Copy exactly the lines from the line holding "List each element" through the end of the material, and no others; pictures stay out.
** Opening Data for this task block **
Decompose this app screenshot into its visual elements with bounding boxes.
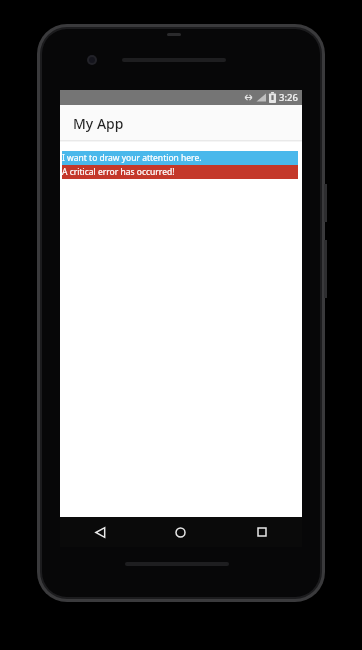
staticText: A critical error has occurred! xyxy=(62,166,175,178)
button[interactable]: Home xyxy=(140,517,221,547)
staticText: I want to draw your attention here. xyxy=(62,152,202,164)
button[interactable]: A critical error has occurred! xyxy=(62,165,298,179)
staticText: My App xyxy=(73,114,124,133)
button[interactable]: I want to draw your attention here. xyxy=(62,151,298,165)
button[interactable]: Recents xyxy=(221,517,302,547)
button[interactable]: Back xyxy=(60,517,140,547)
staticText: 3:26 xyxy=(279,91,298,104)
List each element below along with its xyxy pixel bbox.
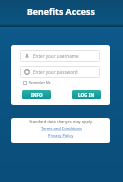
button[interactable]: Terms and Conditions: [41, 126, 82, 131]
button[interactable]: LOG IN: [72, 90, 101, 99]
staticText: INFO: [31, 92, 43, 98]
button[interactable]: Privacy Policy: [48, 133, 74, 138]
staticText: Standard data charges may apply.: [29, 119, 93, 124]
staticText: Benefits Access: [27, 6, 95, 18]
button[interactable]: Enter your password: [20, 66, 100, 78]
button[interactable]: Enter your username: [20, 50, 100, 62]
staticText: Enter your username: [33, 53, 79, 59]
button[interactable]: INFO: [22, 90, 51, 99]
staticText: Remember Me: [29, 81, 51, 85]
staticText: LOG IN: [78, 92, 95, 98]
staticText: Enter your password: [33, 69, 78, 75]
button[interactable]: Remember Me: [23, 81, 51, 85]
** Closing Data for this task block **
Result of this exercise:
List each element below along with its xyxy pixel bbox.
button[interactable]: Terms and Conditions: [41, 126, 82, 131]
button[interactable]: LOG IN: [72, 90, 101, 99]
staticText: INFO: [31, 92, 43, 98]
button[interactable]: Privacy Policy: [48, 133, 74, 138]
staticText: Standard data charges may apply.: [29, 119, 93, 124]
staticText: Benefits Access: [27, 6, 95, 18]
button[interactable]: Enter your password: [20, 66, 100, 78]
button[interactable]: Enter your username: [20, 50, 100, 62]
staticText: Enter your username: [33, 53, 79, 59]
button[interactable]: INFO: [22, 90, 51, 99]
staticText: Remember Me: [29, 81, 51, 85]
staticText: LOG IN: [78, 92, 95, 98]
staticText: Enter your password: [33, 69, 78, 75]
button[interactable]: Remember Me: [23, 81, 51, 85]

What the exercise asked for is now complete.